The task
Nothing but the lines from the start of the entries through the line holding "Сотовый поликарбонат 16 мм" is to be repeated, exactly and with pictures excluded.

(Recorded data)
━━━━━━━━━━
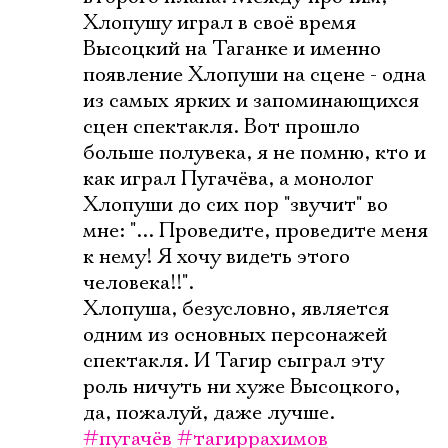
Хлопушу играл в своё время
Высоцкий на Таганке и именно
появление Хлопуши на сцене - одна
из самых ярких и запоминающихся
сцен спектакля. Вот прошло
больше полувека, я не помню, кто и
как играл Пугачёва, а монолог
Хлопуши до сих пор "звучит" во
мне: "... Проведите, проведите меня
к нему! Я хочу видеть этого
человека!!".
Хлопуша, безусловно, является
одним из основных персонажей
спектакля. И Тагир сыграл эту
роль ничуть ни хуже Высоцкого,
да, пожалуй, даже лучше.
#пугачёв
#тагиррахимов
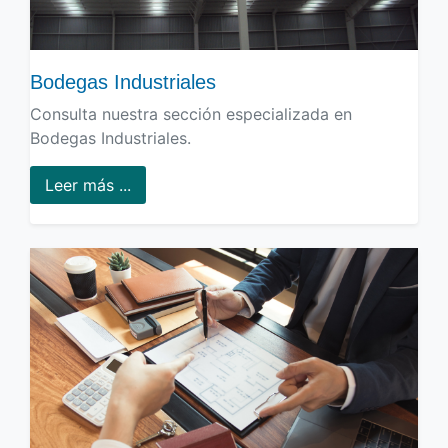
Bodegas Industriales
Consulta nuestra sección especializada en
Bodegas Industriales.
Leer más ...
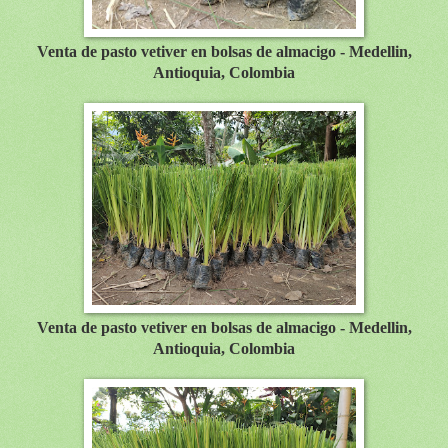
Venta de pasto vetiver en bolsas de almacigo - Medellin,
Antioquia, Colombia
Venta de pasto vetiver en bolsas de almacigo - Medellin,
Antioquia, Colombia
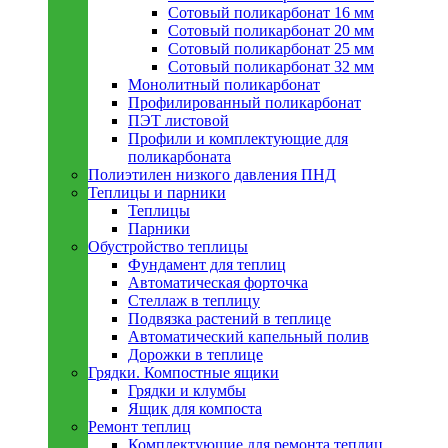
Сотовый поликарбонат 16 мм
Сотовый поликарбонат 20 мм
Сотовый поликарбонат 25 мм
Сотовый поликарбонат 32 мм
Монолитный поликарбонат
Профилированный поликарбонат
ПЭТ листовой
Профили и комплектующие для
поликарбоната
Полиэтилен низкого давления ПНД
Теплицы и парники
Теплицы
Парники
Обустройство теплицы
Фундамент для теплиц
Автоматическая форточка
Стеллаж в теплицу
Подвязка растений в теплице
Автоматический капельный полив
Дорожки в теплице
Грядки. Компостные ящики
Грядки и клумбы
Ящик для компоста
Ремонт теплиц
Комплектующие для ремонта теплиц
━━━━━━━━━━
Your response
Хлопушу играл в своё время
Высоцкий на Таганке и именно
появление Хлопуши на сцене - одна
из самых ярких и запоминающихся
сцен спектакля. Вот прошло
больше полувека, я не помню, кто и
как играл Пугачёва, а монолог
Хлопуши до сих пор "звучит" во
мне: "... Проведите, проведите меня
к нему! Я хочу видеть этого
человека!!".
Хлопуша, безусловно, является
одним из основных персонажей
спектакля. И Тагир сыграл эту
роль ничуть ни хуже Высоцкого,
да, пожалуй, даже лучше.
#пугачёв
#тагиррахимов
Bodegas Industriales
Consulta nuestra sección especializada en
Bodegas Industriales.
Leer más ...
Venta de pasto vetiver en bolsas de almacigo - Medellin,
Antioquia, Colombia
Venta de pasto vetiver en bolsas de almacigo - Medellin,
Antioquia, Colombia
Сотовый поликарбонат 16 мм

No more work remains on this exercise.